Entendemos que nos tempos atuais, em que são freqüentes os casos de fraudes eletrônicas, de sabotagem, de espionagem industrial, das práticas de concorrência desleal, etc., as companhias precisam estar dotadas de meios que as levem ao conhecimento do conteúdo das comunicações daqueles funcionários sobre os quais recaia algum tipo de suspeita.
Isso não significa, entretanto, que se possa ler, indiscriminadamente, todo o conteúdo dos e-mails enviados pelos funcionários da companhia, sem que haja um critério sério a seguir.

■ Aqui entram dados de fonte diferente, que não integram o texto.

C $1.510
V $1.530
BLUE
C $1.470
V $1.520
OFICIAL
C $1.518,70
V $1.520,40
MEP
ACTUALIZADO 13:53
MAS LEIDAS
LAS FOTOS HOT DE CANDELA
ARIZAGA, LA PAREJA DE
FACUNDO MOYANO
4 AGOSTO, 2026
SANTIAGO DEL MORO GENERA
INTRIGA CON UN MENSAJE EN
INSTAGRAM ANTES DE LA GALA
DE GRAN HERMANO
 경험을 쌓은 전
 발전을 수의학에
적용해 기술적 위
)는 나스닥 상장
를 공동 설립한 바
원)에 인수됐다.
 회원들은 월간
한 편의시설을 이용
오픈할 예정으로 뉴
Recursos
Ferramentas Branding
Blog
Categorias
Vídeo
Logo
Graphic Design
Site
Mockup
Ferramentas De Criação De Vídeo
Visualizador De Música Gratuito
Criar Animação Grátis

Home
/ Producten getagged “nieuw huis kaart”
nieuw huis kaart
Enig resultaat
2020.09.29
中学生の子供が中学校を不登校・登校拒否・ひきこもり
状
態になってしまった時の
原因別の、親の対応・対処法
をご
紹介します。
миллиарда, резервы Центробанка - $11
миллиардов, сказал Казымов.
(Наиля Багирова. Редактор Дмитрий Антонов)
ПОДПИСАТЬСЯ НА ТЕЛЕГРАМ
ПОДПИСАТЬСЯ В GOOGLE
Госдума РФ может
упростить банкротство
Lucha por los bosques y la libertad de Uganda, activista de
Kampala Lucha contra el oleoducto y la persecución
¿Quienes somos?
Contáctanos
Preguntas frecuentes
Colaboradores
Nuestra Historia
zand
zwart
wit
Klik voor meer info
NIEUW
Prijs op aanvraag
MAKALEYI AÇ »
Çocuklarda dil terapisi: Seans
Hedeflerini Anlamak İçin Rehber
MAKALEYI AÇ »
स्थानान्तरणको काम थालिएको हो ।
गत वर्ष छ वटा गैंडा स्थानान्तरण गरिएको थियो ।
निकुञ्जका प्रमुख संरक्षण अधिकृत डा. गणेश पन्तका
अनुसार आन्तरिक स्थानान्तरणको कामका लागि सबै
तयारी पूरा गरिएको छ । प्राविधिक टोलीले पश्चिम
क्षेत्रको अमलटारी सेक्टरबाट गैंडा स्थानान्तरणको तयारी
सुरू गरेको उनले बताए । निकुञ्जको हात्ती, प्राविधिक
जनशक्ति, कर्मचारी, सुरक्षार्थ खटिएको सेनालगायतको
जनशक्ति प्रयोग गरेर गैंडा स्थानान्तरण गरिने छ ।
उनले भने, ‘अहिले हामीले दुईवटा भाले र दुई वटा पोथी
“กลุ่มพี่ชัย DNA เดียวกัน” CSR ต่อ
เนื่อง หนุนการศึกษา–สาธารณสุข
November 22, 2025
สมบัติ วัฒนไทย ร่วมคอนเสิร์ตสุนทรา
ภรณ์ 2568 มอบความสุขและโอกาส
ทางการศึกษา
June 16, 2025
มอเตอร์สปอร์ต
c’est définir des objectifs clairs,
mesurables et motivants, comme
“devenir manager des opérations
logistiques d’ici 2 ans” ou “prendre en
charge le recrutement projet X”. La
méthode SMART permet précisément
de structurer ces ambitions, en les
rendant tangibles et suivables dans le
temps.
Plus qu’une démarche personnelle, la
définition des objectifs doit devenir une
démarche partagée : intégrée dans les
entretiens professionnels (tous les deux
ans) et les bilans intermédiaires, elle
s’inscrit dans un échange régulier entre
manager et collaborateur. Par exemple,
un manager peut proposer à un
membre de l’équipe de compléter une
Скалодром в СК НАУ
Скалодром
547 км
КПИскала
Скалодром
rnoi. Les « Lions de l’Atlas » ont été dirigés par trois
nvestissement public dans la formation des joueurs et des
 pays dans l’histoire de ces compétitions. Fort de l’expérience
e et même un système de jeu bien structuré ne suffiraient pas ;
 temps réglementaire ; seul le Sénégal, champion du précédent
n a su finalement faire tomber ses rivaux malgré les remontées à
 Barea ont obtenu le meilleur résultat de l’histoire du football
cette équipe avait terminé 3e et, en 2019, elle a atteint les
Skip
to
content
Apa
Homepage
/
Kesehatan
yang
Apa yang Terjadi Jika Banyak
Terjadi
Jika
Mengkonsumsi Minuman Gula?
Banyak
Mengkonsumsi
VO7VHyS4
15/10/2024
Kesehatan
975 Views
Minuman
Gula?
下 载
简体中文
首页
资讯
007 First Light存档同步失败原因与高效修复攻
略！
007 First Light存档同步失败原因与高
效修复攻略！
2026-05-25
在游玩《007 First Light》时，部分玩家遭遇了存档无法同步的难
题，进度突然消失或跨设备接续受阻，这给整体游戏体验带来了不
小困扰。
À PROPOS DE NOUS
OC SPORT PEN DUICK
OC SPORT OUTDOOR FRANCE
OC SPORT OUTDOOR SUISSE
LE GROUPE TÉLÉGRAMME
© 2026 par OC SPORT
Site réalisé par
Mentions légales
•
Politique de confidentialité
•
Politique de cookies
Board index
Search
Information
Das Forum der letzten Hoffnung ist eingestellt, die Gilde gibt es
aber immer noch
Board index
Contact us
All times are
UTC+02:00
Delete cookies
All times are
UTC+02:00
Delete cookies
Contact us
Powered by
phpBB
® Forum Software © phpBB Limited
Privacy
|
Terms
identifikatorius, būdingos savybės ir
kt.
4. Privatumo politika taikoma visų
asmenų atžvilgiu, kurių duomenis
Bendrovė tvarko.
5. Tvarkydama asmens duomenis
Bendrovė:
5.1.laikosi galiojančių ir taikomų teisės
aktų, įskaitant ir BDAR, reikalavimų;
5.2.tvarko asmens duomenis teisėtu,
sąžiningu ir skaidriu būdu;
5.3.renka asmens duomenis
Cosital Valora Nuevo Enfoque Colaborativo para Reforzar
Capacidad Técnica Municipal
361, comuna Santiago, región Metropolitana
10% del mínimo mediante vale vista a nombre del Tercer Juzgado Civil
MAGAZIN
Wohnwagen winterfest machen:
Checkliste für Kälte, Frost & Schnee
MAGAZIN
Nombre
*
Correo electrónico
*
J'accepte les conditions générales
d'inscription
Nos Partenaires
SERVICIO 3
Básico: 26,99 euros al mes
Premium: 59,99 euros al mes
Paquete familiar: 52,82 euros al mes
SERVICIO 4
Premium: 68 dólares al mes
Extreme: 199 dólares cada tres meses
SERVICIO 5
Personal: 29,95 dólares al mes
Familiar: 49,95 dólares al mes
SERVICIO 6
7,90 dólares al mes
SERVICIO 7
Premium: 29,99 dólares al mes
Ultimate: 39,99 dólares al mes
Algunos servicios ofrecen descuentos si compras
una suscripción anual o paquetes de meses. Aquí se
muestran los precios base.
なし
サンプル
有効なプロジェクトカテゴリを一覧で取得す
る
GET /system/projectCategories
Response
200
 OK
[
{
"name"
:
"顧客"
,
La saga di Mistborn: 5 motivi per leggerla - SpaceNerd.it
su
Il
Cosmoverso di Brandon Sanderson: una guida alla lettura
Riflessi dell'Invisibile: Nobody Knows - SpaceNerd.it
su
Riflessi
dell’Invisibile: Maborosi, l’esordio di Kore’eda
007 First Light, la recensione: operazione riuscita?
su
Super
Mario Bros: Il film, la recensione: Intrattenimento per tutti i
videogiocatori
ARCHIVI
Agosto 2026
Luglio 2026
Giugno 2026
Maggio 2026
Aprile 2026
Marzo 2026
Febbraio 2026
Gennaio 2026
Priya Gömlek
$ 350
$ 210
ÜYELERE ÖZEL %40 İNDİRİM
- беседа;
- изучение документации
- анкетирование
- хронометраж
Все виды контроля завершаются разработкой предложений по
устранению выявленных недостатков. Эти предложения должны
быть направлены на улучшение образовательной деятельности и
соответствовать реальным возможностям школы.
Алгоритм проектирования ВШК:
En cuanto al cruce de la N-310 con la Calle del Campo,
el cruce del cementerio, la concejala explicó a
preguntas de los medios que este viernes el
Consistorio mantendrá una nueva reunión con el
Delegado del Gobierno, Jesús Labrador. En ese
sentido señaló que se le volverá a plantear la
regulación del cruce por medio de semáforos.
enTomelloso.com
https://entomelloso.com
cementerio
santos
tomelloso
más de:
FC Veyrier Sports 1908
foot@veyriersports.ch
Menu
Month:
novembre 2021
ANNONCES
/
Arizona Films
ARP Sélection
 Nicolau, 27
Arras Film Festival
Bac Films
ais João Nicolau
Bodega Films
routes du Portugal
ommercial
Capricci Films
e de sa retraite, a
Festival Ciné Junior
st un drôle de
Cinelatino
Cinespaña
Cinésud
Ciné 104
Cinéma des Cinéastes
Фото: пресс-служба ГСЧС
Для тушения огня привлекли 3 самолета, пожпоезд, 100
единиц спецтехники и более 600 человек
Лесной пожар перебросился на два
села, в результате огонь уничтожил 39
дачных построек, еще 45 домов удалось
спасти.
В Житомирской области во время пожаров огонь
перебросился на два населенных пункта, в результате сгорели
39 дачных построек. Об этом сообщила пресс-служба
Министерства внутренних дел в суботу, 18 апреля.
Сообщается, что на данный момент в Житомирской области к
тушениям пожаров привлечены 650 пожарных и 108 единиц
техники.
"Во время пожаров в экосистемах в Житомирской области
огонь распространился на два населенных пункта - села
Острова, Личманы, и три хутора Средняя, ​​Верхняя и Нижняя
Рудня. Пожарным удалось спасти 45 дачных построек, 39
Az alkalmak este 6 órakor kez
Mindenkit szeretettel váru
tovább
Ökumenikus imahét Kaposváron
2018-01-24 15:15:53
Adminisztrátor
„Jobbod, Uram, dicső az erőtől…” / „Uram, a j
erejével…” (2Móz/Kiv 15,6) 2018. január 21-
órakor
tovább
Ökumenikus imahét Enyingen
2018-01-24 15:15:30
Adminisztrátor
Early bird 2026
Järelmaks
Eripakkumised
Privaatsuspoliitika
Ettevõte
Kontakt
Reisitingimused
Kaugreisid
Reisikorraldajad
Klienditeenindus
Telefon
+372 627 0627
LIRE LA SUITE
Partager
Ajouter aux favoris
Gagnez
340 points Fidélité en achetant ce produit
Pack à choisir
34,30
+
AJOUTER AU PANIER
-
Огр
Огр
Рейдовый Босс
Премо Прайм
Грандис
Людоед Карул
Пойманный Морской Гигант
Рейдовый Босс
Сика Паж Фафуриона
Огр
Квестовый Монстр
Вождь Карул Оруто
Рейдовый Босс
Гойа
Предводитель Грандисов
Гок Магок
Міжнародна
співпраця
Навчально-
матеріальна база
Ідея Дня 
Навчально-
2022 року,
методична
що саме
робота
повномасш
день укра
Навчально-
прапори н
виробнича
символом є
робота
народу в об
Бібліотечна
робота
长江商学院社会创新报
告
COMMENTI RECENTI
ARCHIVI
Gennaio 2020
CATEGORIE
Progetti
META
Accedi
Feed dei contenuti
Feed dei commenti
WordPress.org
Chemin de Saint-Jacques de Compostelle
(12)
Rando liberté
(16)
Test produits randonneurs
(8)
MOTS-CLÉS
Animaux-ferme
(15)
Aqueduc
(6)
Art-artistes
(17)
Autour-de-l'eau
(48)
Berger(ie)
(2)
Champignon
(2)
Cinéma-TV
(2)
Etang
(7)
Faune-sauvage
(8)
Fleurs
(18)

Solução mais apropriada para o caso consistiria na adoção, pelas companhias, de sistema de monitoramento dos e-mails corporativos através de palavras-chave, remetente ou destinatário, buscando-se, assim, detectar e-mails de conteúdo sexual, imoral, jocoso, ou sob qualquer forma prejudicial à empresa.
Sabemos que há no mercado diversos softwares específicos para tal finalidade que filtram eletronicamente os e-mails, dispensando, assim, o olho humano na seleção das mensagens, podendo, dessa forma, rejeitar ou interceptar correios de tamanho, formato ou anexos suspeitos ou enviá-los para o conhecimento do presidente da companhia, caso desejem.
Nesses casos, salvo melhor juízo, o empregador saberá exatamente o que procura, evitando, assim, que se viole, deliberadamente, a intimidade de seus funcionários, lendo, indiscriminadamente todos os e-mails daqueles que lhe prestam serviço.
É importante lembrar, que o direito à intimidade, à inviolabilidade dos dados e de correspondência estão asseguradas pela Carta Cidadã de 1988, envolvendo segundo a melhor hermenêutica, os demais meios de comunicação, como a eletrônica mediante e-mail.
O resguardo da esfera da intimidade é indispensável ao desenvolvimento da personalidade e da identidade, sendo verdadeiro desdobramento dos direitos à liberdade e da dignidade da pessoa humana, inserida no artigo 5º, caput e § 1º, inciso III, da Lei Maior. Acaso se franqueie a violação sem critério de tal direito, afrontada estaria a liberdade do cidadão, além do risco de torná-lo refém do violador.
Observamos, entretanto, que tal proteção constitucional tem sido olvidada diuturnamente pelas companhias e quase sempre ignoradas pelos juristas e pelo Poder Judiciário, que com o novo precedente, com certeza, abrirá perigosa fresta no direito fundamental dos cidadãos brasileiros.